In the past, when a home owner's mortgage came up for renewal, they simply went back to the bank holding the mortgage and signed a new agreement. First-time home buyers went to the bank they normally dealt with to apply for a mortgage. All that has changed over the last several years; consumers are much more likely to shop around to get the best possible interest rate. More and more of them are choosing to go to a real estate mortgage broker for assistance.
What is a Real Estate Mortgage Broker?
A real estate mortgage broker is a person who acts as the middleman between the person wanting to arrange the mortgage and the lending institution. The broker has the ability to work with multiple lenders, which means they may be able to find a better interest rate than the one offered by a bank. A real estate mortgage broker may also be able to arrange financing for someone who would otherwise have trouble getting a loan (bad credit, self-employed, gaps in employment history).

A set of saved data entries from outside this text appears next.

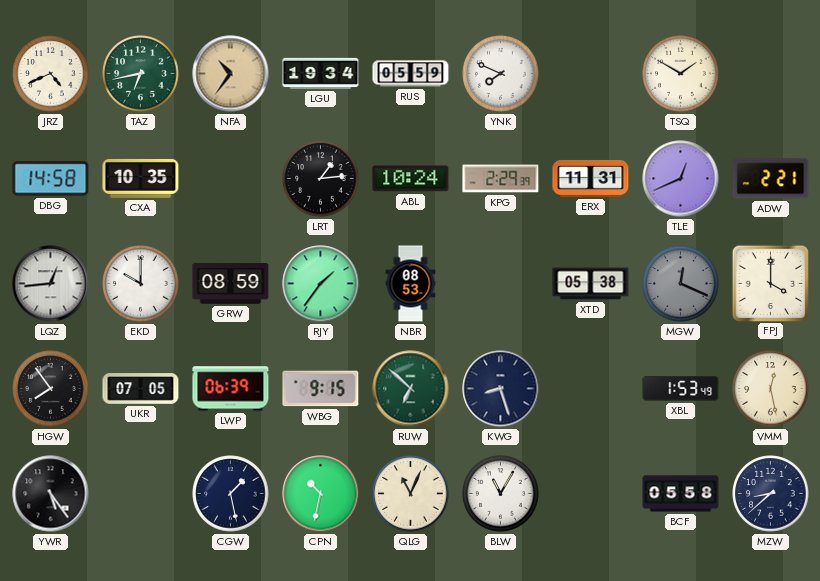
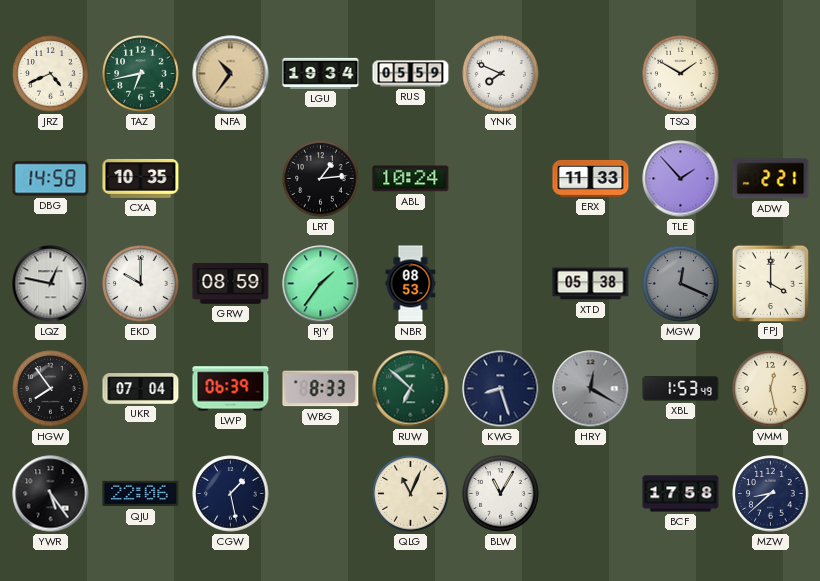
KPG: 2:29 -> none
ERX: 11:31 -> 11:33
TLE: 12:41 -> 1:53
LQZ: 12:44 -> 12:47
UKR: 07:05 -> 07:04
WBG: 9:15 -> 8:33
HRY: none -> 12:20
QJU: none -> 22:06
CPN: 10:32 -> none
BCF: 05:58 -> 17:58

Finding a Real Estate Mortgage Broker
One of the best ways to find a broker is to ask friends, family members, and co-workers if they can recommend someone. A reputable broker will want to make sure his or her clients are satisfied with the service provided. It's a good idea to call your local Better Business Bureau to find out if there are any complaints on record against the broker.

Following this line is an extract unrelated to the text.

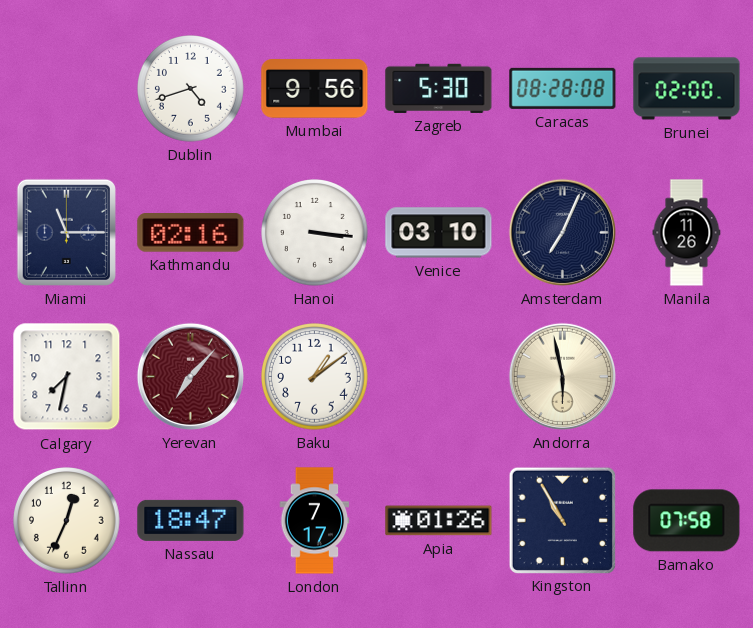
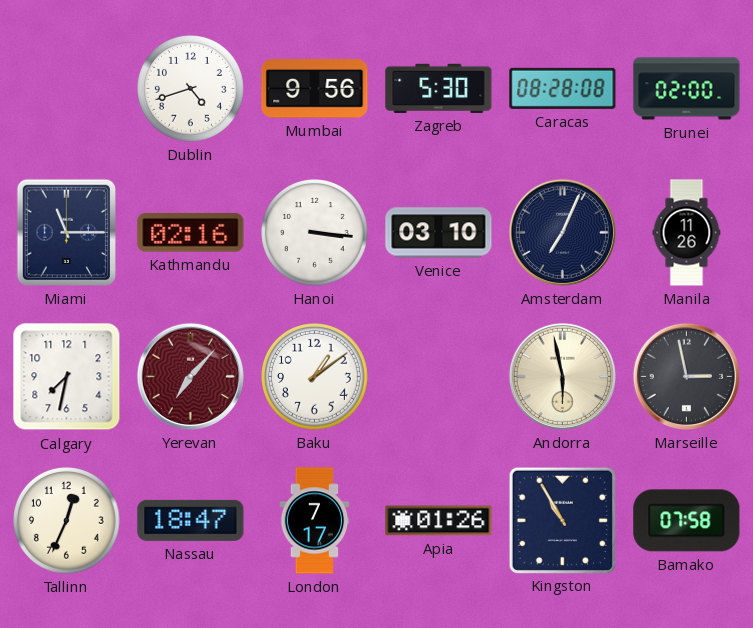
Marseille: none -> 2:58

Another way to find a real estate mortgage broker is to contact a realtor and ask if they know of anyone. The Real Estate Board serving your area may also have a list of local mortgage brokers. Listings for mortgage brokers can be found in the Yellow Pages or online.

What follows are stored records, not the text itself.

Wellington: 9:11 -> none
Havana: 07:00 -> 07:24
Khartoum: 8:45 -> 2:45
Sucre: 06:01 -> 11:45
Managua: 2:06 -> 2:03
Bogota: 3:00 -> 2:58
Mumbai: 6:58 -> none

Once you find a few mortgage brokers, contact them to find out how many lenders they work with. (You will want to find a broker who works with a large number of lenders.) This information may be included on the broker's website.
Mortgage Broker Fees
An important consideration when looking for a mortgage broker is how the broker is paid. In some cases, they charge the borrower an up-front origination fee (usually a percentage of the amount borrowed). The fee may also be added to the loan; this means that the borrower will need to add this amount to the loan and pay interest on it as well. The mortgage broker will also charge a fee to the lender.
Including the mortgage broker's fees with the amount borrowed may be a good choice for first-time buyers who don't have extra cash to pay up front or those who want to refinance their home to improve cash flow.
Who Needs a Mortgage Broker?
Working with a mortgage broker is a good choice for those people who want to ensure that they are getting the best possible rate. People who have been turned down by their bank may also be able to arrange mortgage financing with an alternate lender. With a financial commitment of this size, it's a good idea to shop around and consider the options before you sign a mortgage agreement.